**Task objective**
Using the entries that follow, transcribe only the lines from the line with "此網站使用 cookies" to the line with "PORTAL MEMBER", both included, exactly as they stand and without pictures.

**Provided entries**
******
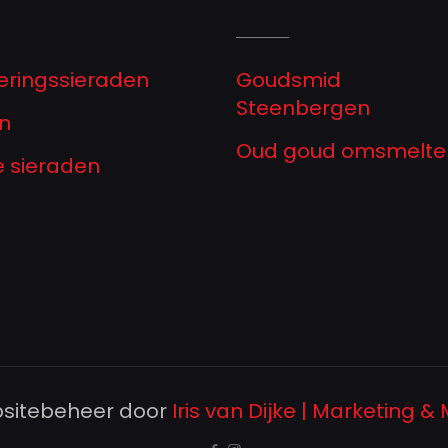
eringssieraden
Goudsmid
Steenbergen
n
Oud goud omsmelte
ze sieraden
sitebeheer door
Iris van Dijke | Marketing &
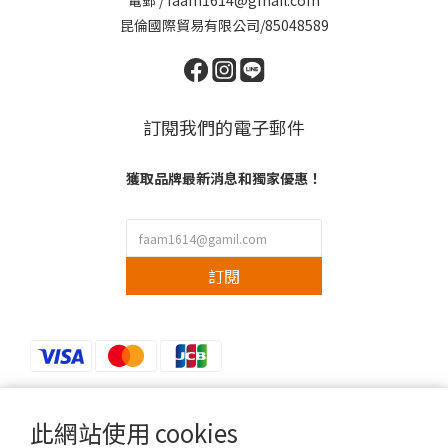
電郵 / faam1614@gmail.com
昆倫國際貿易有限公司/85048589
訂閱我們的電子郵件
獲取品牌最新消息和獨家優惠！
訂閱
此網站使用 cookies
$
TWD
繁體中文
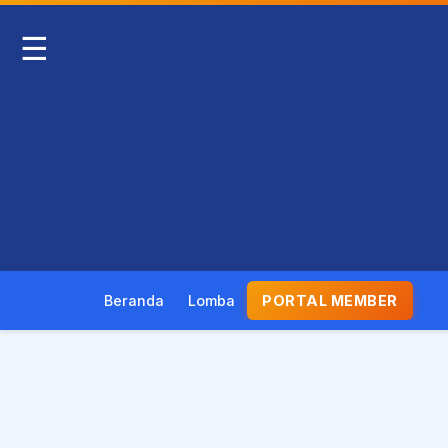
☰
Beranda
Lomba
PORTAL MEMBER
******
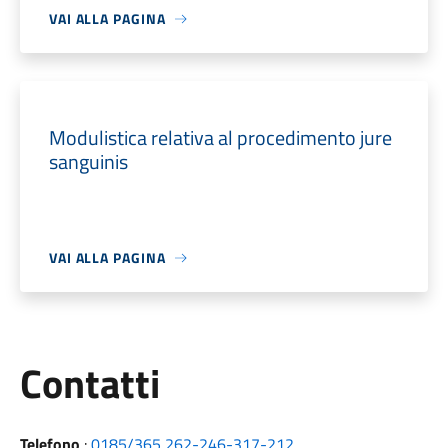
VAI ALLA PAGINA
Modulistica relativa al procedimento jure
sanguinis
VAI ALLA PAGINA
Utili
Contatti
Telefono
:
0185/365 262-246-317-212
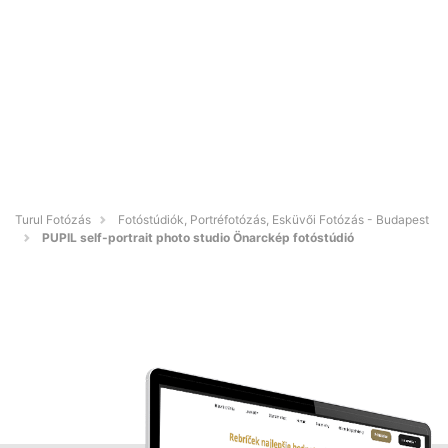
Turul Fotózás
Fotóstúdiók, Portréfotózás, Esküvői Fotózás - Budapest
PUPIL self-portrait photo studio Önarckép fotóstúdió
******
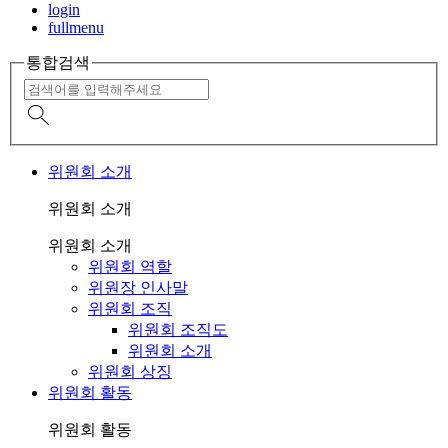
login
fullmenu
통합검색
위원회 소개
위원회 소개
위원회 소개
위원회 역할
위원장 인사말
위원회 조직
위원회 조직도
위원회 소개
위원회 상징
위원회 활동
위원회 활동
******
**Output for this task**
此網站使用 cookies
$
TWD
繁體中文
☰
Beranda
Lomba
PORTAL MEMBER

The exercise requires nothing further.